Le Marc'hadour F, Bost F, Peoc'h M, Roux J J, Pasquier D, Pasquier B

机构信息

Department of Pathology, Centre Hospitalo-Universitaire de Genoble, France.

出版信息

Pathol Res Pract. 1994 Dec;190(12):1185-92; discussion 1193-200. doi: 10.1016/S0344-0338(11)80445-0.

Abstract

Two cases of carcinoid tumour complicating inflammatory bowel disease (IBD) are presented. Both tumours were located in the appendiceal tip. The first case occurred in a man with Crohn's disease (CD), and the second one in a woman suffering from ulcerative colitis (UC). Histochemical and immunohistochemical studies were not allowed on case 1 because the tumour was not still present on serial sections of the appendix.
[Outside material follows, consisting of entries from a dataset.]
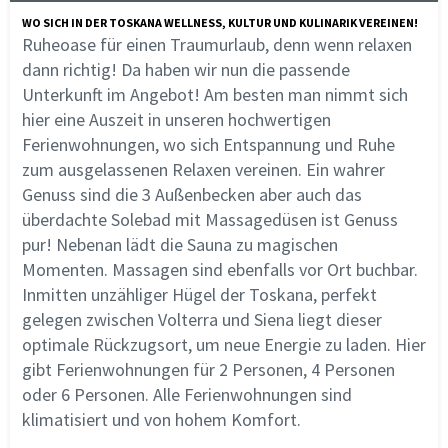
WO SICH IN DER TOSKANA WELLNESS, KULTUR UND KULINARIK VEREINEN!
Ruheoase für einen Traumurlaub, denn wenn relaxen
dann richtig! Da haben wir nun die passende
Unterkunft im Angebot! Am besten man nimmt sich
hier eine Auszeit in unseren hochwertigen
Ferienwohnungen, wo sich Entspannung und Ruhe
zum ausgelassenen Relaxen vereinen. Ein wahrer
Genuss sind die 3 Außenbecken aber auch das
überdachte Solebad mit Massagedüsen ist Genuss
pur! Nebenan lädt die Sauna zu magischen
Momenten. Massagen sind ebenfalls vor Ort buchbar.
Inmitten unzähliger Hügel der Toskana, perfekt
gelegen zwischen Volterra und Siena liegt dieser
optimale Rückzugsort, um neue Energie zu laden. Hier
gibt Ferienwohnungen für 2 Personen, 4 Personen
oder 6 Personen. Alle Ferienwohnungen sind
klimatisiert und von hohem Komfort.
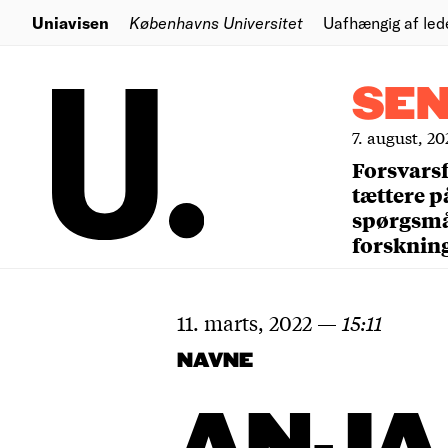
Uniavisen
Københavns Universitet
Uafhængig af led
SE
7. august, 20
Forsvars
tættere p
spørgsm
forsknin
11. marts, 2022
—
15:11
NAVNE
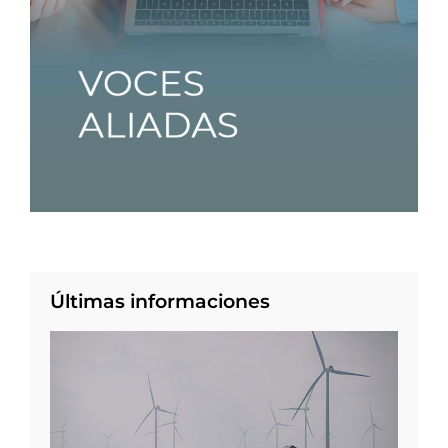
Últimas informaciones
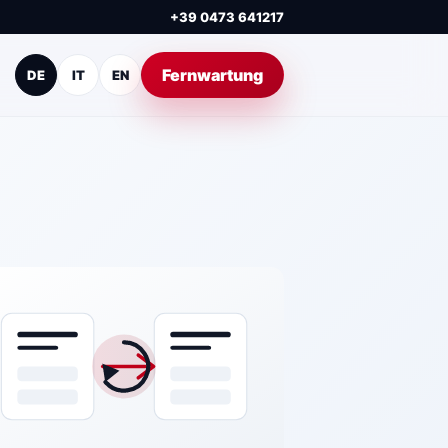
+39 0473 641217
Fernwartung
DE
IT
EN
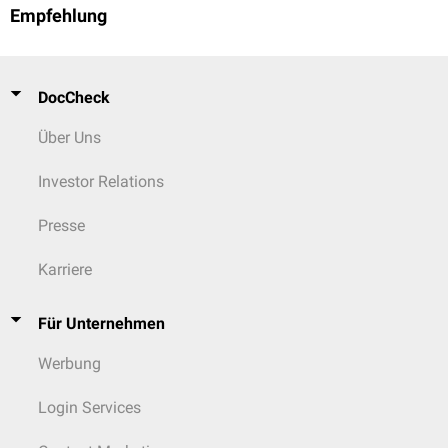
Empfehlung
DocCheck
Über Uns
Investor Relations
Presse
Karriere
Für Unternehmen
Werbung
Login Services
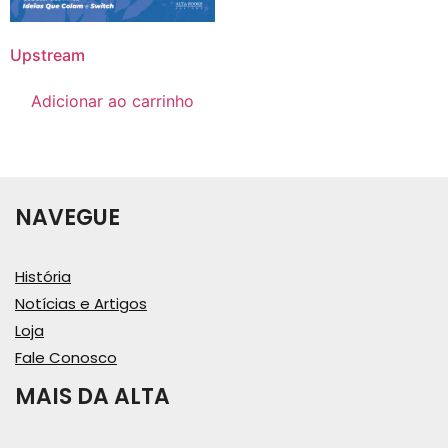
Upstream
Adicionar ao carrinho
NAVEGUE
História
Notícias e Artigos
Loja
Fale Conosco
MAIS DA ALTA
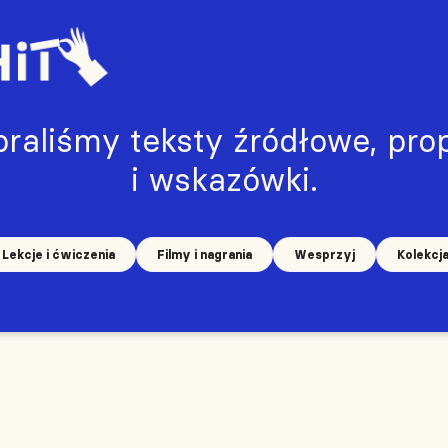
raliśmy teksty źródłowe, prop
i wskazówki.
Lekcje i ćwiczenia
Filmy i nagrania
Wesprzyj
Kolekcj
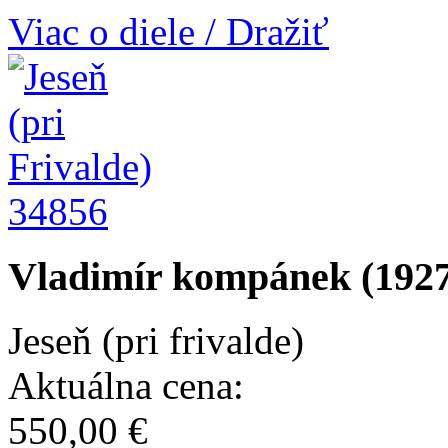
Viac o diele / Dražiť
34856
Vladimír kompánek (1927
Jeseň (pri frivalde)
Aktuálna cena:
550,00 €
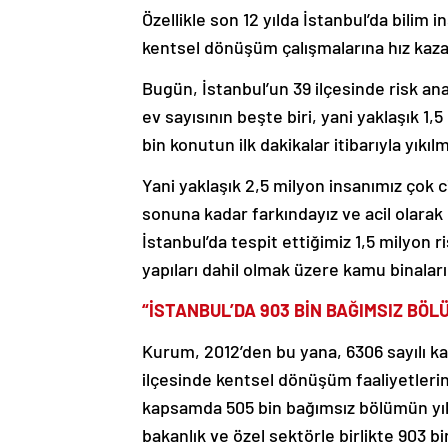
Özellikle son 12 yılda İstanbul’da bilim 
kentsel dönüşüm çalışmalarına hız kazan
Bugün, İstanbul’un 39 ilçesinde risk an
ev sayısının beşte biri, yani yaklaşık 1
bin konutun ilk dakikalar itibarıyla yıkı
Yani yaklaşık 2,5 milyon insanımız çok c
sonuna kadar farkındayız ve acil olarak
İstanbul’da tespit ettiğimiz 1,5 milyon r
yapıları dahil olmak üzere kamu binaları
“İSTANBUL’DA 903 BİN BAĞIMSIZ B
Kurum, 2012’den bu yana, 6306 sayılı k
ilçesinde kentsel dönüşüm faaliyetlerini
kapsamda 505 bin bağımsız bölümün yık
bakanlık ve özel sektörle birlikte 90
On case 2, tumour cells were not reactive with Grimelius and Masson-Fontana stainings, but were strongly stained with anti-keratin and anti-chromogranin monoclonal antibodies (MAb), and faintly expressed neuron specific enolase (NSE), and Leu-7. Both cases occurred in inflammatory or damaged mucosa which exhibited Paneth cell metaplasia and hyperplasia and areas indefinite for dysplasia. Along with these lesions, hyperplasia of enteroendocrine cells was pointed out in the neighbouring appendiceal and colonic mucosa by means of anti-chromogranin MAb. These data suggest that the association of carcinoid tumour with IBD, albeit rare, is not coincidental and is the result of hyperplastic and dysplastic troubles that may involve enteroendocrine cells as well as such other derivatives of digestive stem cells as columnar cells, goblet cells and Paneth cells.